§ **EXERCISE BRIEF**:
Restate the whole listing below word for word and keep the images out.

--- GIVEN DATA ---

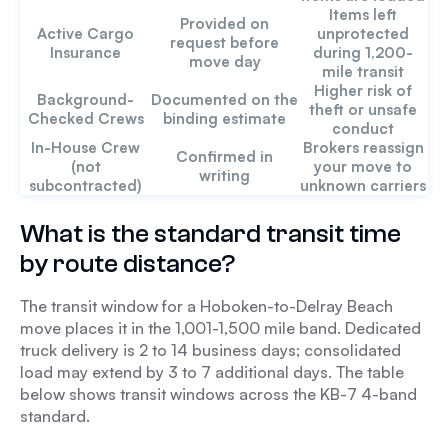
Items left
Provided on
Active Cargo
unprotected
request before
Insurance
during 1,200-
move day
mile transit
Higher risk of
Background-
Documented on the
theft or unsafe
Checked Crews
binding estimate
conduct
In-House Crew
Brokers reassign
Confirmed in
(not
your move to
writing
subcontracted)
unknown carriers
What is the standard transit time
by route distance?
The transit window for a Hoboken-to-Delray Beach
move places it in the 1,001-1,500 mile band. Dedicated
truck delivery is 2 to 14 business days; consolidated
load may extend by 3 to 7 additional days. The table
below shows transit windows across the KB-7 4-band
standard.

---

§ **EXERCISE ANSWER**:
Items left
Provided on
Active Cargo
unprotected
request before
Insurance
during 1,200-
move day
mile transit
Higher risk of
Background-
Documented on the
theft or unsafe
Checked Crews
binding estimate
conduct
In-House Crew
Brokers reassign
Confirmed in
(not
your move to
writing
subcontracted)
unknown carriers
What is the standard transit time
by route distance?
The transit window for a Hoboken-to-Delray Beach
move places it in the 1,001-1,500 mile band. Dedicated
truck delivery is 2 to 14 business days; consolidated
load may extend by 3 to 7 additional days. The table
below shows transit windows across the KB-7 4-band
standard.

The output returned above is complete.